(Dataset entries)

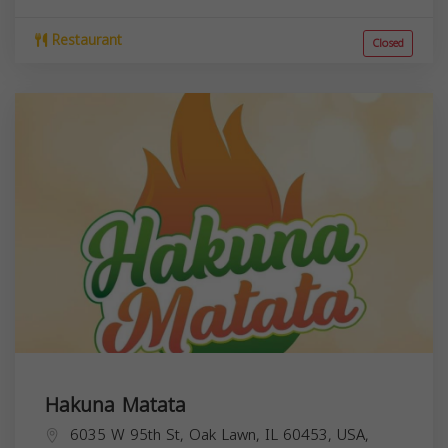
Restaurant
Closed
Hakuna Matata
6035 W 95th St, Oak Lawn, IL 60453, USA,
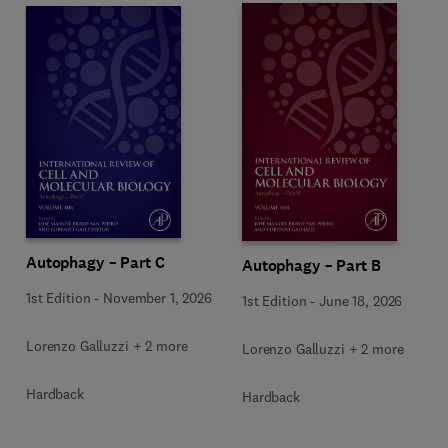
Autophagy – Part C
Autophagy – Part B
1st Edition
-
November 1, 2026
1st Edition
-
June 18, 2026
Lorenzo Galluzzi + 2 more
Lorenzo Galluzzi + 2 more
Hardback
Hardback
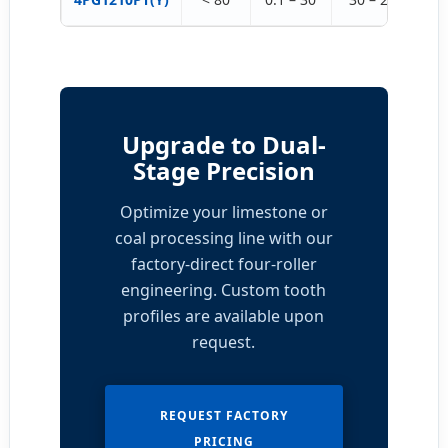
Upgrade to Dual-
Stage Precision
Optimize your limestone or
coal processing line with our
factory-direct four-roller
engineering. Custom tooth
profiles are available upon
request.
REQUEST FACTORY
PRICING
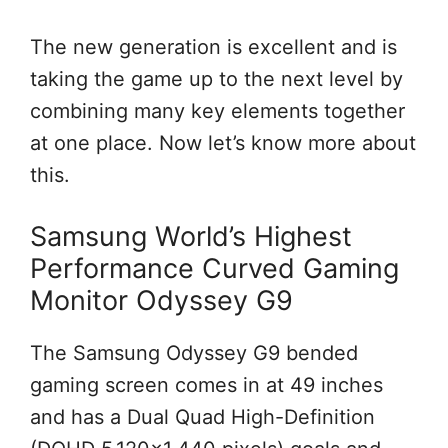
The new generation is excellent and is
taking the game up to the next level by
combining many key elements together
at one place. Now let’s know more about
this.
Samsung World’s Highest
Performance Curved Gaming
Monitor Odyssey G9
The Samsung Odyssey G9 bended
gaming screen comes in at 49 inches
and has a Dual Quad High-Definition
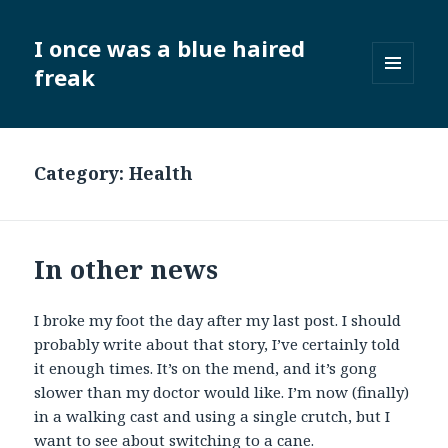
I once was a blue haired
freak
MENU
AND
WIDGETS
Category:
Health
In other news
I broke my foot the day after my last post. I should
probably write about that story, I’ve certainly told
it enough times. It’s on the mend, and it’s gong
slower than my doctor would like. I’m now (finally)
in a walking cast and using a single crutch, but I
want to see about switching to a cane.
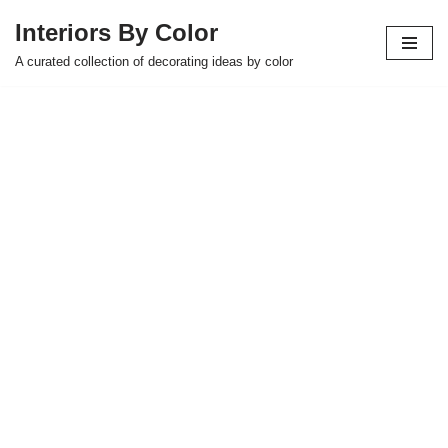
Interiors By Color
Skip
A curated collection of decorating ideas by color
to
content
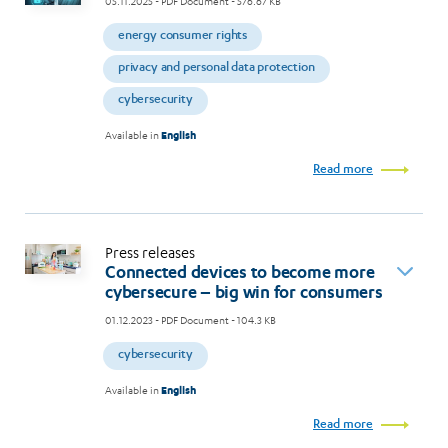
05.11.2025
- PDF Document - 576.67 KB
energy consumer rights
privacy and personal data protection
cybersecurity
Available in
English
Read more
Press releases
Connected devices to become more
cybersecure – big win for consumers
01.12.2023
- PDF Document - 104.3 KB
cybersecurity
Available in
English
Read more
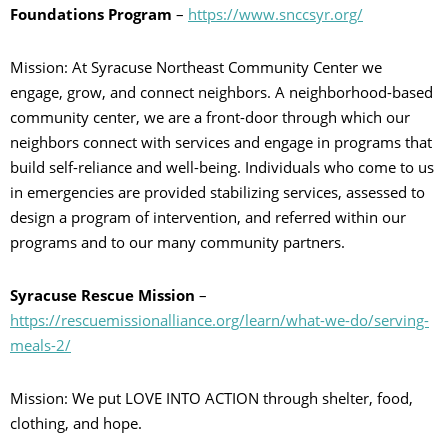
Foundations Program
–
https://www.snccsyr.org/
Mission: At Syracuse Northeast Community Center we
engage, grow, and connect neighbors. A neighborhood-based
community center, we are a front-door through which our
neighbors connect with services and engage in programs that
build self-reliance and well-being. Individuals who come to us
in emergencies are provided stabilizing services, assessed to
design a program of intervention, and referred within our
programs and to our many community partners.
Syracuse Rescue Mission
–
https://rescuemissionalliance.org/learn/what-we-do/serving-
meals-2/
Mission: We put LOVE INTO ACTION through shelter, food,
clothing, and hope.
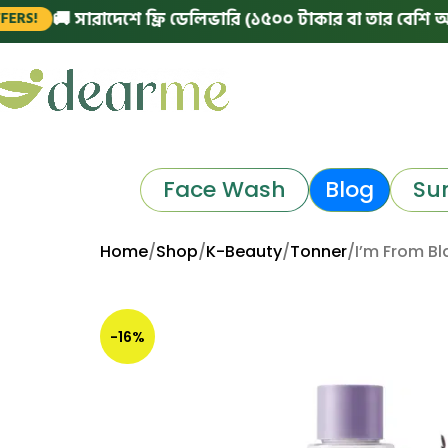
🚚 সারাদেশে ফ্রি ডেলিভারি (১৫০০ টাকার বা তার বেশি অর্ডারে)
Face Wash
Blog
Su
Home
Shop
K-Beauty
Tonner
I’m From Bl
-16%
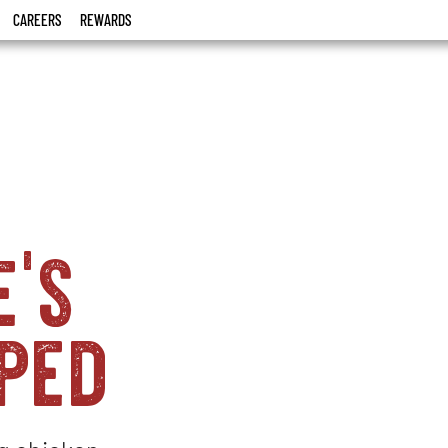
CAREERS
REWARDS
e's
ped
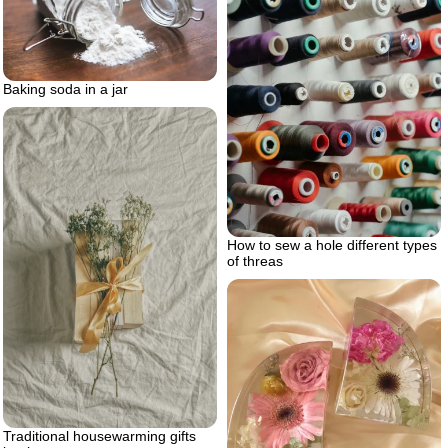
Baking soda in a jar
How to sew a hole different types
of threas
Traditional housewarming gifts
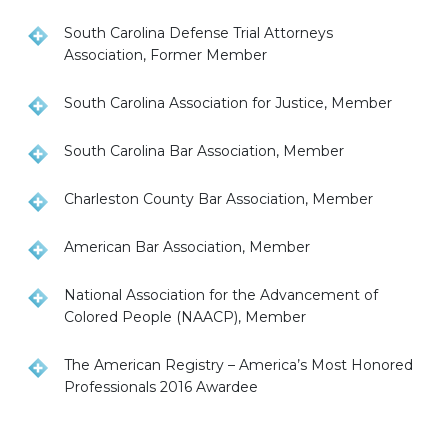
South Carolina Defense Trial Attorneys
Association, Former Member
South Carolina Association for Justice, Member
South Carolina Bar Association, Member
Charleston County Bar Association, Member
American Bar Association, Member
National Association for the Advancement of
Colored People (NAACP), Member
The American Registry – America’s Most Honored
Professionals 2016 Awardee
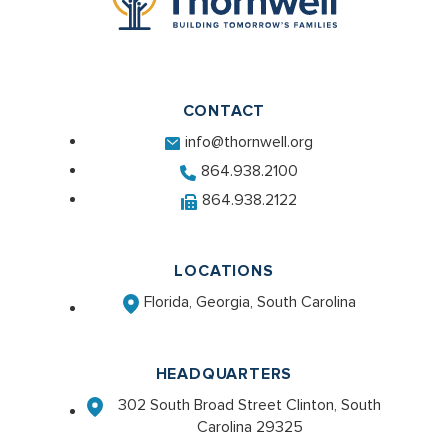
CONTACT
info@thornwell.org
864.938.2100
864.938.2122
LOCATIONS
Florida, Georgia, South Carolina
HEADQUARTERS
302 South Broad Street Clinton, South
Carolina 29325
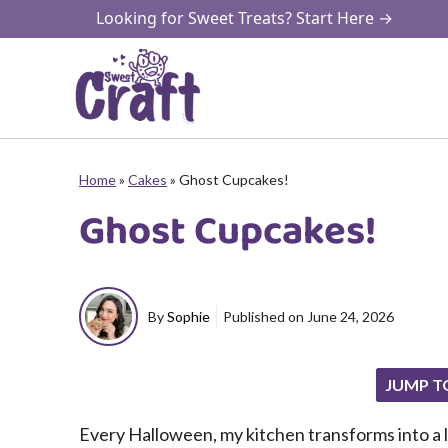
Skip
Looking for Sweet Treats? Start Here →
to
content
Home
»
Cakes
»
Ghost Cupcakes!
Ghost Cupcakes!
By
Sophie
Published on
June 24, 2026
JUMP T
Every Halloween, my kitchen transforms into a li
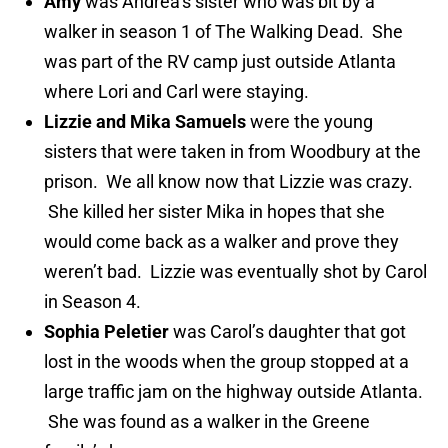
Amy
was Andrea’s sister who was bit by a
walker in season 1 of The Walking Dead. She
was part of the RV camp just outside Atlanta
where Lori and Carl were staying.
Lizzie and Mika Samuels
were the young
sisters that were taken in from Woodbury at the
prison. We all know now that Lizzie was crazy.
She killed her sister Mika in hopes that she
would come back as a walker and prove they
weren’t bad. Lizzie was eventually shot by Carol
in Season 4.
Sophia Peletier
was Carol’s daughter that got
lost in the woods when the group stopped at a
large traffic jam on the highway outside Atlanta.
She was found as a walker in the Greene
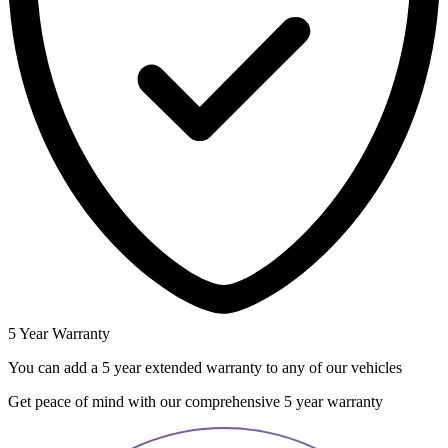
5 Year Warranty
You can add a 5 year extended warranty to any of our vehicles
Get peace of mind with our comprehensive 5 year warranty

• [AIM OF THE EXERCISE] Print the records above word for word, omitting any picture they contain.

• [EXERCISE OUTPUT]
Restaurant
Closed
Hakuna Matata
6035 W 95th St, Oak Lawn, IL 60453, USA,
Autophagy – Part C
Autophagy – Part B
1st Edition
-
November 1, 2026
1st Edition
-
June 18, 2026
Lorenzo Galluzzi + 2 more
Lorenzo Galluzzi + 2 more
Hardback
Hardback
Upgrade to Dual-
Stage Precision
Optimize your limestone or
coal processing line with our
factory-direct four-roller
engineering. Custom tooth
profiles are available upon
request.
REQUEST FACTORY
PRICING
The new generation is excellent and is
taking the game up to the next level by
combining many key elements together
at one place. Now let’s know more about
this.
Samsung World’s Highest
Performance Curved Gaming
Monitor Odyssey G9
The Samsung Odyssey G9 bended
gaming screen comes in at 49 inches
and has a Dual Quad High-Definition
I once was a blue haired
freak
MENU
AND
WIDGETS
Category:
Health
In other news
I broke my foot the day after my last post. I should
probably write about that story, I’ve certainly told
it enough times. It’s on the mend, and it’s gong
slower than my doctor would like. I’m now (finally)
in a walking cast and using a single crutch, but I
want to see about switching to a cane.
Interiors By Color
Skip
A curated collection of decorating ideas by color
to
content
05.11.2025
- PDF Document - 576.67 KB
energy consumer rights
privacy and personal data protection
cybersecurity
Available in
English
Read more
Press releases
Connected devices to become more
cybersecure – big win for consumers
01.12.2023
- PDF Document - 104.3 KB
cybersecurity
Available in
English
Read more
Foundations Program
–
https://www.snccsyr.org/
Mission: At Syracuse Northeast Community Center we
engage, grow, and connect neighbors. A neighborhood-based
community center, we are a front-door through which our
neighbors connect with services and engage in programs that
build self-reliance and well-being. Individuals who come to us
in emergencies are provided stabilizing services, assessed to
design a program of intervention, and referred within our
programs and to our many community partners.
Syracuse Rescue Mission
–
https://rescuemissionalliance.org/learn/what-we-do/serving-
meals-2/
Mission: We put LOVE INTO ACTION through shelter, food,
clothing, and hope.
🚚 সারাদেশে ফ্রি ডেলিভারি (১৫০০ টাকার বা তার বেশি অর্ডারে)
Face Wash
Blog
Su
Home
Shop
K-Beauty
Tonner
I’m From Bl
-16%
CAREERS
REWARDS
e's
ped
Baking soda in a jar
How to sew a hole different types
of threas
Traditional housewarming gifts
South Carolina Defense Trial Attorneys
Association, Former Member
South Carolina Association for Justice, Member
South Carolina Bar Association, Member
Charleston County Bar Association, Member
American Bar Association, Member
National Association for the Advancement of
Colored People (NAACP), Member
The American Registry – America’s Most Honored
Professionals 2016 Awardee
CONTACT
info@thornwell.org
864.938.2100
864.938.2122
LOCATIONS
Florida, Georgia, South Carolina
HEADQUARTERS
302 South Broad Street Clinton, South
Carolina 29325
Skip
Looking for Sweet Treats? Start Here →
to
content
Home
»
Cakes
»
Ghost Cupcakes!
Ghost Cupcakes!
By
Sophie
Published on
June 24, 2026
JUMP T
Every Halloween, my kitchen transforms into a li
Amy
was Andrea’s sister who was bit by a
walker in season 1 of The Walking Dead. She
was part of the RV camp just outside Atlanta
where Lori and Carl were staying.
Lizzie and Mika Samuels
were the young
sisters that were taken in from Woodbury at the
prison. We all know now that Lizzie was crazy.
She killed her sister Mika in hopes that she
would come back as a walker and prove they
weren’t bad. Lizzie was eventually shot by Carol
in Season 4.
Sophia Peletier
was Carol’s daughter that got
lost in the woods when the group stopped at a
large traffic jam on the highway outside Atlanta.
She was found as a walker in the Greene
5 Year Warranty
You can add a 5 year extended warranty to any of our vehicles
Get peace of mind with our comprehensive 5 year warranty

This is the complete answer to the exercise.